今度は2階へ。モザイクが必見です

イスタンブールの世界遺産アヤソフィア、その3からの続きです。さて1階を観終わったら、今度は2階のギャラリーに登ってみましょう。この2階は、女性が礼拝を行う場所でした。現在、ギャラリーには3つのモザイク画が残っています。南ギャラリーにある2つのモザイクのうち、向かって左側にあるのは、中央にキリスト、両脇に皇后ゾエとその夫のコンスタンティヌス9世のモザイクです。このモザイクには面白い話があります。皇后ゾエは生涯に3回結婚しました。そのため夫が変わるたびに、このモザイクの夫の顔を描き直しましたが、自分の顔はそのままだったそうです。つまり自分の顔は、若いままにしたそうです。その右隣にあるモザイクは、幼児のキリストを抱いた聖母、そしてその両脇に皇帝ジョン・コンナネスと皇后イレーネがいるモザイクです。

ビザンチン美術の最高傑作といわれる「ディシス」 ビザンチン美術の最高傑作といわれる「ディシス」

ビザンチン美術の最高傑作「ディシス」のモザイク

しかし2階のギャラリーのモザイクの中で一番すばらしいのは、1260年頃に皇后の観覧席に描かれた「ディシス(請願図)」と呼ばれているモザイクです。中央に威厳のある顔立ちのイエス・キリスト。両脇には聖母マリアと洗礼者ヨハネが描かれています。このモザイクは他のものと何が違うかと言うと、絵の完成度が高いといいましょうか、素人が見ても一目瞭然なほど、キリストの力強さを感じることができるのです。より立体的に描かれたキリストの顔の力強さは、カトリック教会のものとは違う印象を受けるはずです。
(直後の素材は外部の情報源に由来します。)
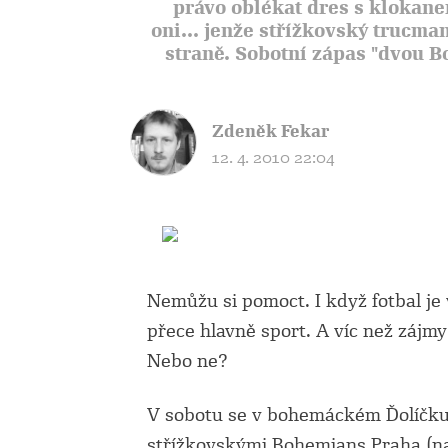
právo oblékat dres s klokane
oni... jenže střížkovský trucman
straně. Sobotní zápas "dvou B
Zdeněk Fekar
12. 4. 2010 22:04
Nemůžu si pomoct. I když fotbal je
přece hlavně sport. A víc než zájmy 
Nebo ne?
V sobotu se v bohemáckém Ďolíčku
střížkovskými Bohemians Praha (naz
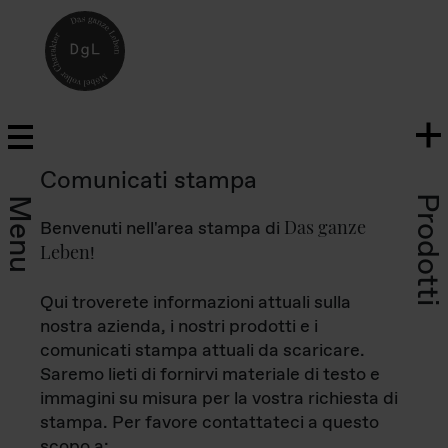
Comunicati stampa
Prodotti
Menu
Das ganze
Benvenuti nell'area stampa di
Leben
!
Qui troverete informazioni attuali sulla
nostra azienda, i nostri prodotti e i
comunicati stampa attuali da scaricare.
Saremo lieti di fornirvi materiale di testo e
immagini su misura per la vostra richiesta di
stampa. Per favore contattateci a questo
scopo a:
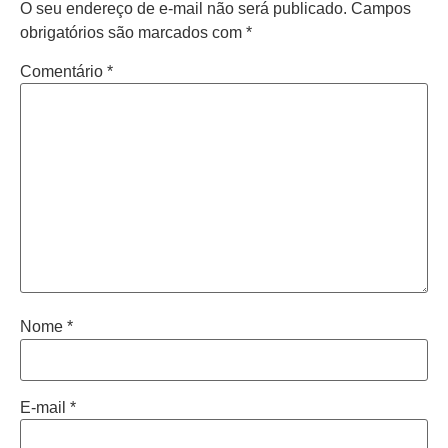
O seu endereço de e-mail não será publicado.
Campos
obrigatórios são marcados com
*
Comentário
*
Nome
*
E-mail
*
「ラテン帝国」の黒幕だったベネチア総督の墓碑も見逃さずに!

あとはここに立ったらこのモザイクの向かい側の下側にある、小さな墓碑も見てください。これは塩野七生の「海の都の物語」にも出て来た、ベネチア総督エンリコ・ダンドロのものです。ダンドロは十字軍を上手く利用して、コンスタンティノープルを陥落させ、ラテン帝国を作り上げた黒幕ともいえる人物でした。さあ、ここまでゆっくり見て、約1時間。まちがいなくイスタンブール観光のハイライトであるアヤソフィア。イスタンブールに来たら、決して見逃すことのないようにしてください!